Ele me olha e começo a guardar dentro da mochila os objetos que estão no chão, me levanto em quanto ele me olha, e se levanta também junto comigo. Com minha mochila em mãos eu o olho timidamente. Nesse momento eu já não sei com que cara devo ter agora, apenas sei que estou envergonhada o suficiente para não encara-lo novamente. Isso não vai ser muito fácil pois ele está na mesma sala que eu. " Droga! ". Pensei fechado os olhos sabendo que existe um problema grande. 

- Está sentindo algo mais ? - Ele ele abaixa a cabeça me avaliando. 

Abro meus olhos e encontro seu olhar. Seu olhar é doce e calmo, ele está realmente preocupado comigo ele quer saber se estou bem de verdade. Seu rosto belo como se foi polido pela nuvem do céu graciosa, seu olhar de encontro ao meu meche com meu coração, de alguma forma.  1...2...3...Tum...Tum...Tum...

- Não, estou bem. - Respondo desviando meu olhar do seu. - Tenho que ir. - Falo dando as costas.

Sentada no ônibus de depois de um dia cansativo de emoções, relembro tudo que aconteceu. Como ele sabia que eu estava precisando de ajuda ? Como ele me viu ? Penso no momento em que abri meus olhos e vi que estava sentada sobre seu peito, seus braços a me envolver, sua respiração que cantava sobre meus ouvidos, sua voz doce, como o mar me acalmando, minha cabeça sobre seu peito e seus braços fortes me envolvendo... Ele tem braços fortes, musculosos, de alguém que faz academia ou algum assim, não exagerado mais o suficiente para combinar com seu corpo. " Oh céus, porquê estou pensando nesse garoto ? ". Penso chacoalhando a cabeça jogando fora meus pensamentos. 

Chego em casa cansada e vou para o quarto de pois de me despedir dos meus avos, visto meu pijama, pego meu cobertor, e me cubro aconchegada na cama. Fico de olhos abertos olhando para a parede em pensamento. Não há nada que tire de minha mente tudo o que ocorreu hoje, mesmo que eu tente ainda sinto meu coração abalado, mas isso é o mais estranho, ele está diferente. 

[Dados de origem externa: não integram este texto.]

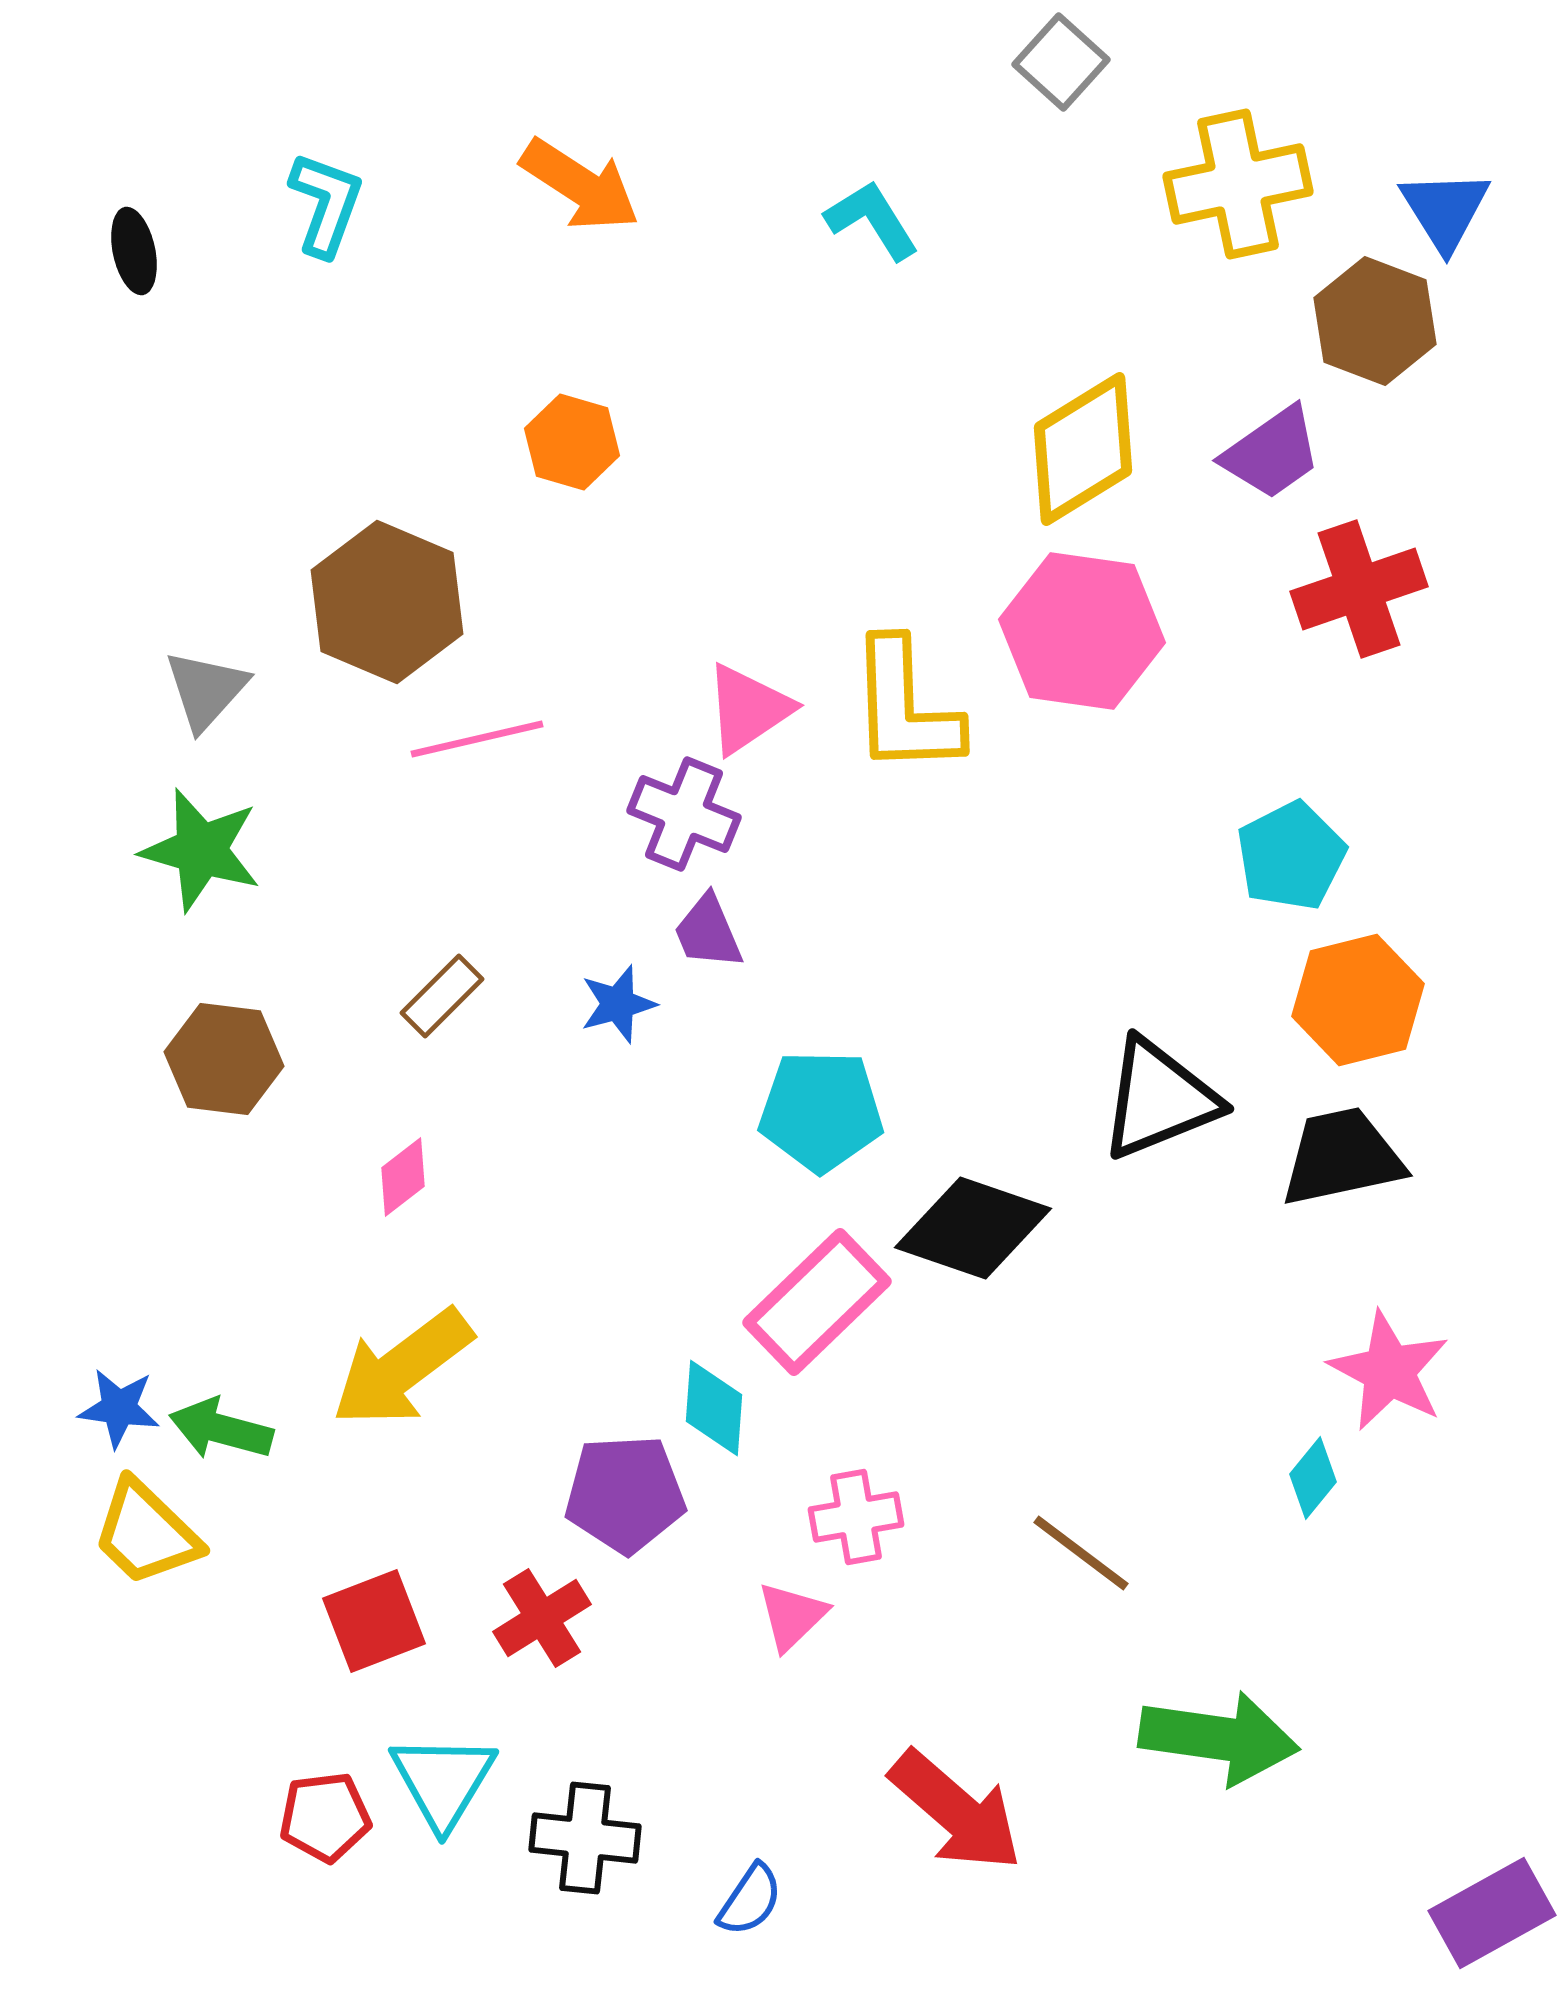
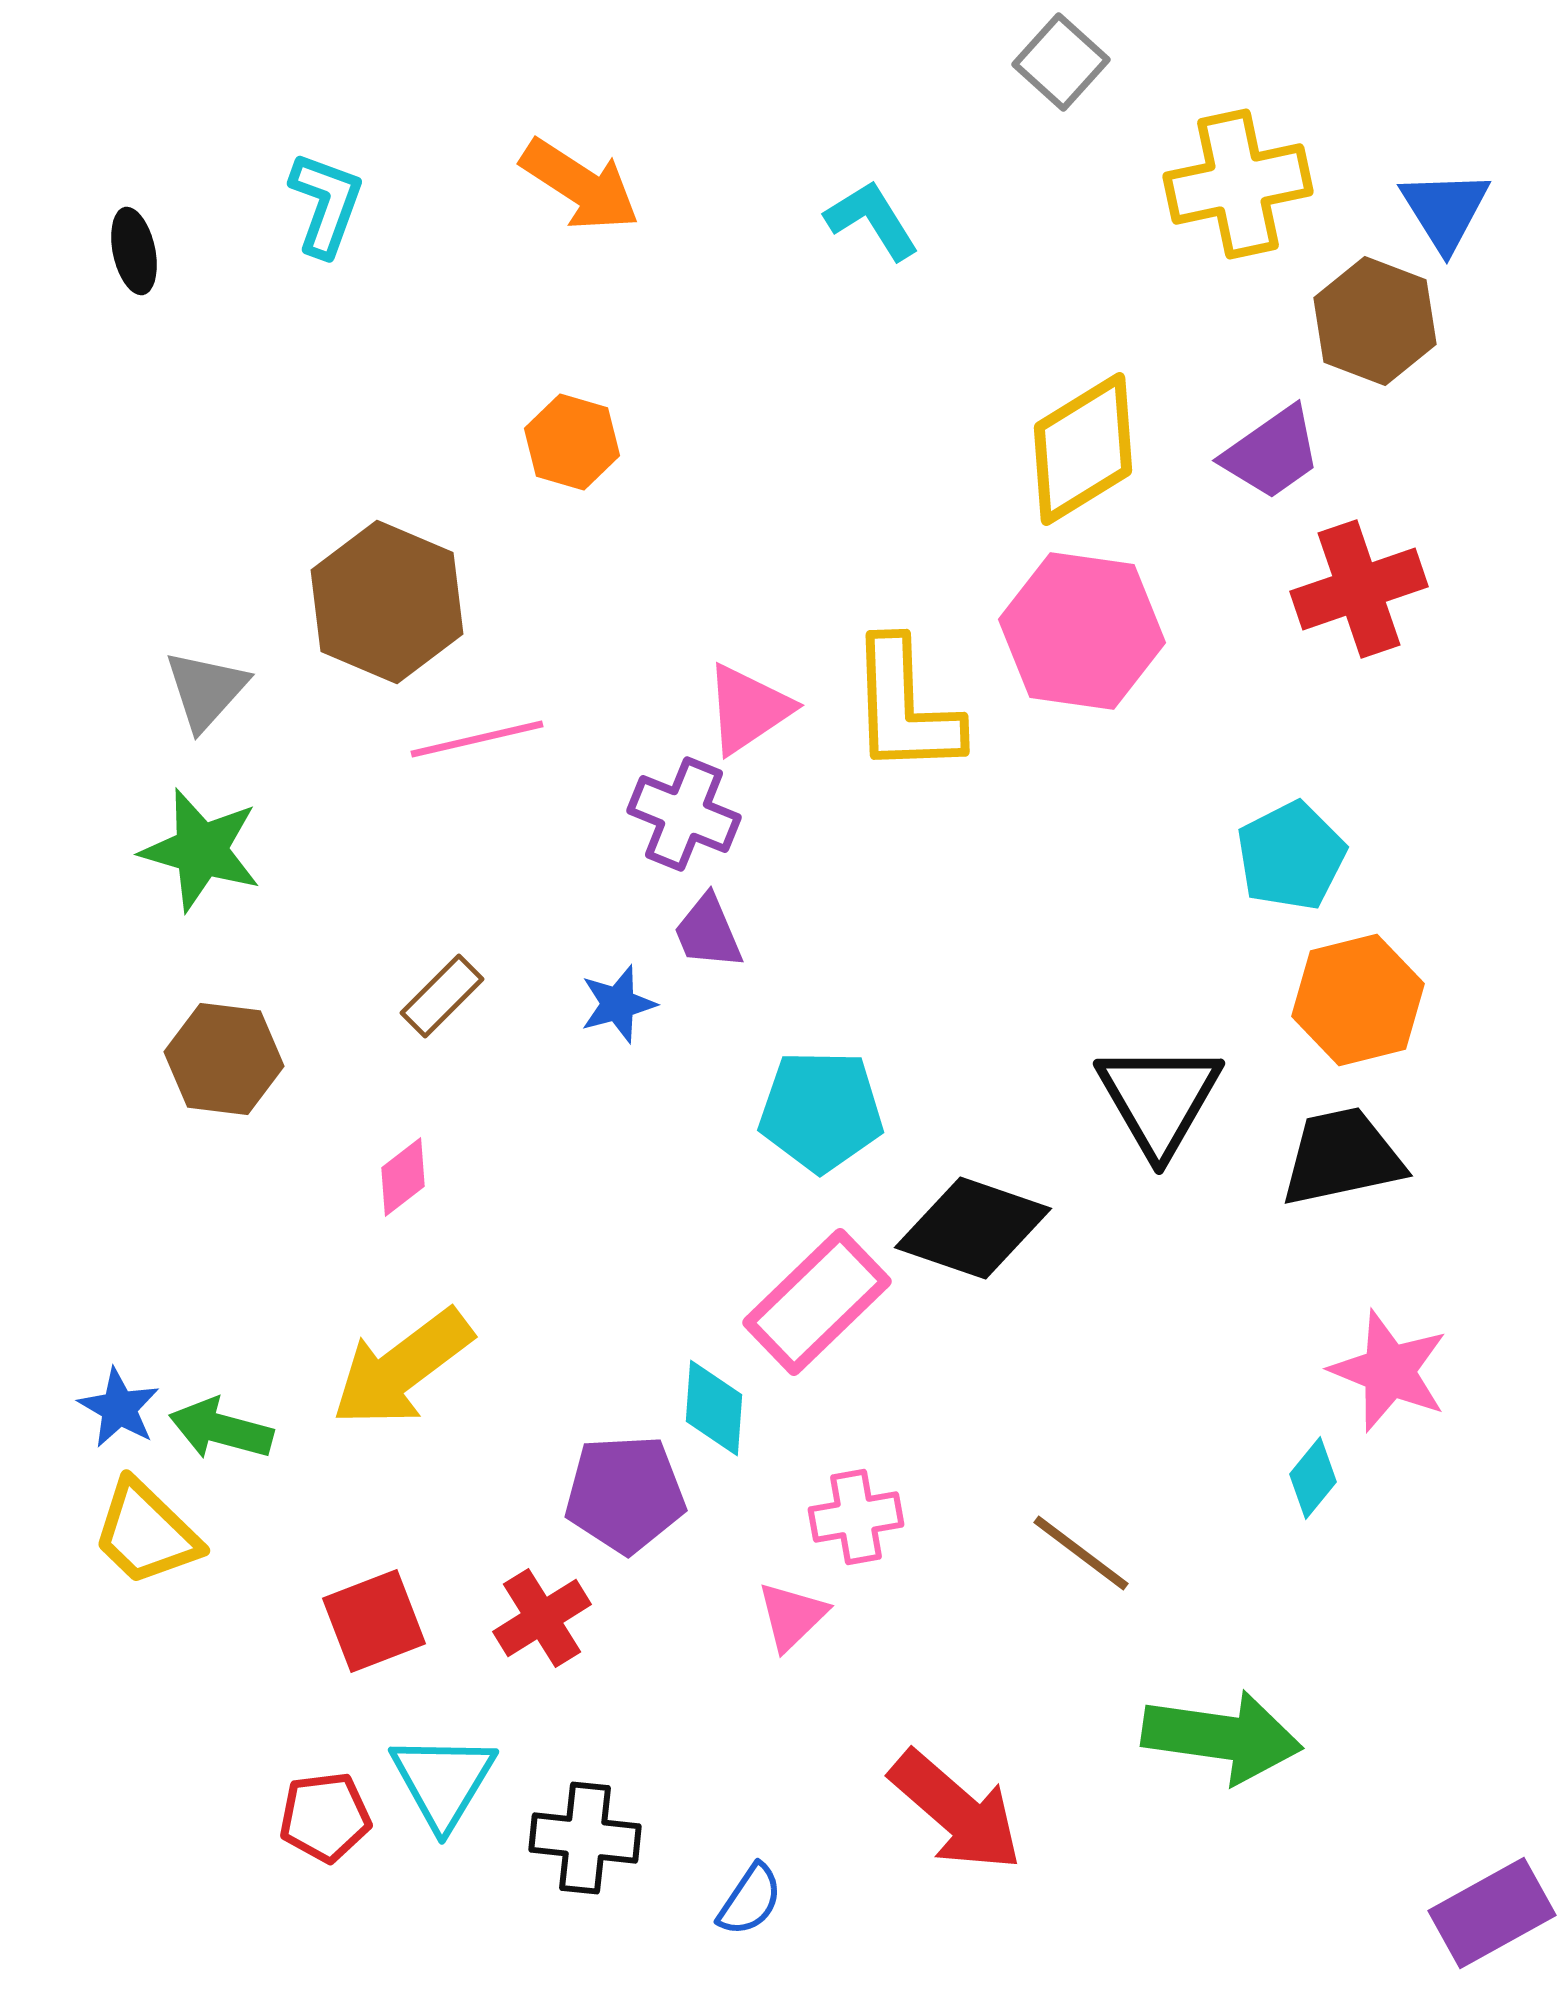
black triangle at (1159, 1099): rotated 38 degrees counterclockwise
pink star at (1389, 1371): rotated 6 degrees counterclockwise
blue star at (119, 1408): rotated 22 degrees clockwise
green arrow at (1219, 1738): moved 3 px right, 1 px up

Balanço minha cabeça e resolvo apagar de minha mente, seja o que for que agora tenta tirar meu sono. Pisco os olhos tentando apagar as memorias daquele garoto, só de pensar no constrangimento que passei, eu tive um ataque de asma horrivel na frente dele, ele me viu chorar igual uma criança, já posso imaginar como será amanhã na escola, e sinceramente não estou preparada para ser o mascote da escola. Ele agora sabe qual é a minha fraqueza, pois ele me viu como nunca imaginou que poderia me ver, fraca. Estou em suas mãos. Ótimo! Não poderia ser melhor! Fecho meus olhos e para minha surpresa, Park Jimin foi meu último pensamento antes de perder os sentidos.

Um ruido fraco ecoa. O castelo foi visto.